Sunday, January 6, 2008

When will Impala be "go public"?

At the moment, there is still no public release of Impala. There have been no announcements on any popular web sites, to the Spring mailing lists or forums, or to any other public forum. This is deliberate. This is not because the necessary features are not present. Most of the functionality needed for a public release is present, and the code is usable and good quality. There is is enough functionality to provide real benefit to a project using Impala.

What still remains is to be absolutely sure that the Impala internal interfaces are correct. For the last few months (yes, literally!), I have been doing extensive refactoring, with the result that I am progressing towards this point. If users come up with a whole new set of requirements and ideas on how it can be used, there should be a clearly defined set of interfaces to build upon.
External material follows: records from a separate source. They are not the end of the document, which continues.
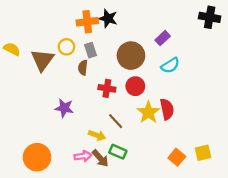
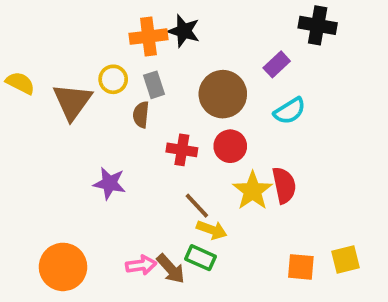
black cross: (210, 17) -> (318, 25), moved
yellow arrow: (97, 135) -> (212, 230), moved
orange square: (177, 157) -> (301, 267), turned -35

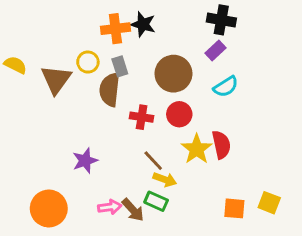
black cross: (318, 25) -> (221, 20), moved
brown semicircle: (141, 115) -> (110, 90), size x1.6
purple star: (109, 183) -> (85, 161), moved, turned -30
yellow square: (345, 260) -> (269, 203), turned 35

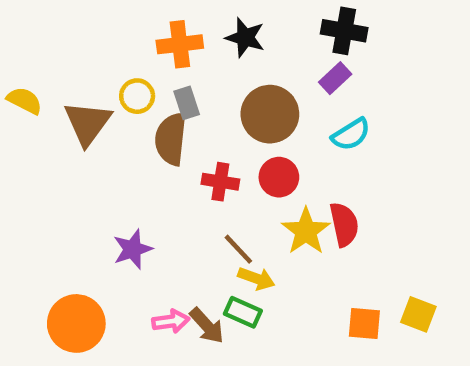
black star: (143, 24) -> (245, 38), moved

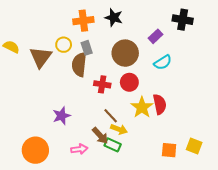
black cross: (344, 31) -> (183, 20), moved
brown arrow: (207, 326) -> (100, 136), moved

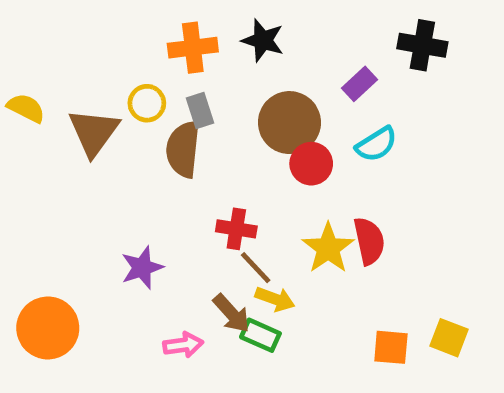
red circle: (129, 82) -> (311, 164), moved
red cross: (102, 84) -> (236, 229), moved
orange circle: (35, 150) -> (48, 328), moved

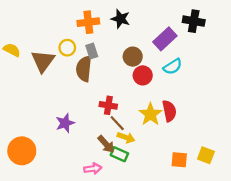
purple rectangle: (360, 84) -> (165, 39), size x1.5
brown circle: (289, 123) -> (133, 57), size x0.7
pink arrow: (183, 345) -> (93, 169), moved

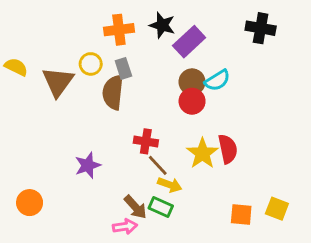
purple rectangle: (165, 39) -> (189, 42), moved
brown circle: (133, 57) -> (192, 82), moved
cyan semicircle: (173, 67) -> (217, 80), moved
brown arrow: (106, 144) -> (135, 207), moved
orange circle: (22, 151) -> (30, 203), size x0.7

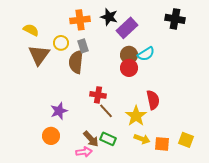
yellow semicircle: (16, 67) -> (31, 30), moved
yellow star: (202, 153) -> (136, 116), moved
yellow arrow: (170, 185) -> (142, 139), moved
orange circle: (30, 203) -> (51, 136), moved

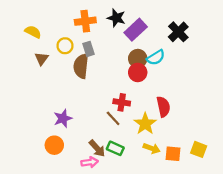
black cross: (175, 19) -> (178, 32), moved, turned 36
brown triangle: (39, 55) -> (41, 59), size x0.6
red cross: (98, 95) -> (122, 102), moved

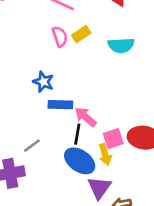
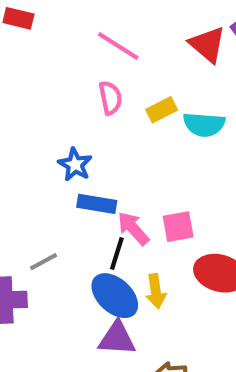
yellow rectangle: (81, 34) -> (162, 110), moved
pink square: (113, 139) -> (178, 227), moved
purple triangle: (99, 188) -> (117, 338), moved, turned 50

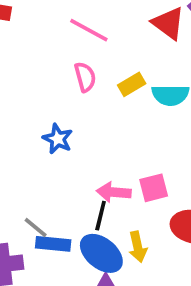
blue rectangle: (97, 204) -> (53, 244), moved
pink arrow: (133, 228) -> (114, 192), turned -40
gray line: (44, 262) -> (36, 227), turned 72

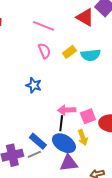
pink square: (154, 188) -> (88, 116), moved
gray line: (36, 227) -> (34, 154), moved, turned -56
blue rectangle: (53, 244) -> (38, 141), turned 42

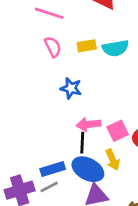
yellow rectangle: (69, 52) -> (87, 46), turned 32
blue star: (34, 85) -> (71, 88), moved
blue rectangle: (38, 141) -> (53, 169), turned -54

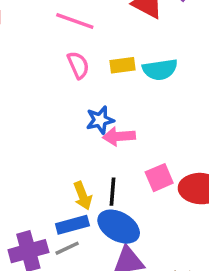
blue star: (71, 88) -> (100, 120), turned -30
pink arrow: (88, 124) -> (119, 136), moved
yellow arrow: (113, 160) -> (83, 196), moved

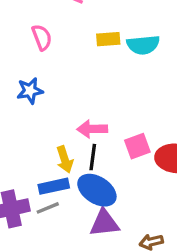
pink semicircle: (78, 65) -> (42, 37), moved
blue star: (100, 120) -> (30, 91), moved
pink arrow: (119, 136) -> (92, 129), moved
The first public release of Impala won't be just before going 1.0. However, it will only occur when I have reached the point that I am satisfied that the interfaces are as correct as I can make them, to support extensibility and maintainability moving forward. I think I am quite close. The interfaces are in pretty good working order, and the organisation of the code seems to make good sense.

I need to spend a bit more time working on the interactive test runner, and on deployment issues. Most of the work I've been doing with Impala has been within Eclipse itself. And of course, samples and documentation, although the first public release doesn't need to depend on these.